What's in a name? Sync vs. Sink

When Xmarks announced that they were closing shop a few months ago I decided to use a different utility to keep my Firefox browser bookmarks in sync across the multiple machines that I use. Man, am I glad that they merged with whoever it is, and decided to stay around for a while.

In the interim I was using the Firefox Sync plug-in.  It worked OK for the most part but yesterday it behaved more like Firefox SINK, if not Firefox STINK.  After spending lots of time cleaning up bookmarks on my desktop machine I instructed it to stink up sync up my bookmarks to their server. Then I went over to my laptop and deleted all bookmarks so that it did not attempt to merge the sloppy collection of bookmarks over there with the clean collection. Then I told the browser on the laptop to sync up with the server.  The intent here would have been obvious to Xmarks but what do you think SINK decided to do?  Yes, it synced the empty list of bookmarks to the server then synced the empty list on the server to my desktop!

It was then that I realized that in addition to this poor interpretation of what the user (that's me) was trying to do there was no recovery features and no support at all! It seemed that all of my bookmarks on both machines were gone.  How's that for automation?!

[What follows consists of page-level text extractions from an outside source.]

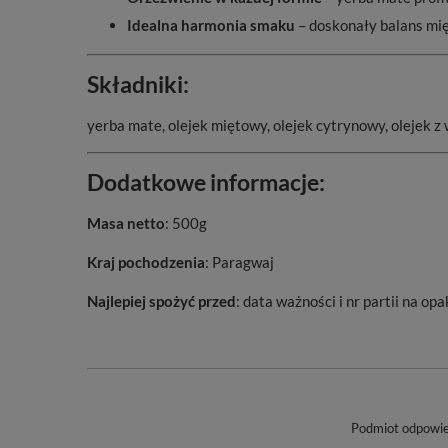
Idealna harmonia smaku
– doskonały balans mię
Składniki:
yerba mate, olejek miętowy, olejek cytrynowy, olejek 
Dodatkowe informacje:
Masa netto
: 500g
Kraj pochodzenia
: Paragwaj
Najlepiej spożyć przed
: data ważności i nr partii na o
Podmiot odpowied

Thank goodness that my, long unused, account on Xmarks was still active.  I reinstalled the client on my browser and logged in.  They first thing Xmarks did was issue a warning that basically said: "Hey, there is a lot less data on your machine than there is on the server. Do you want to proceed or restore?"  It didn't say it in those words but when I clicked the appropriate options to restore my bookmarks it actually gave me a choice of restore points to go back to.  A few clicks more and I was restored to the state I was in when I last used Xmarks.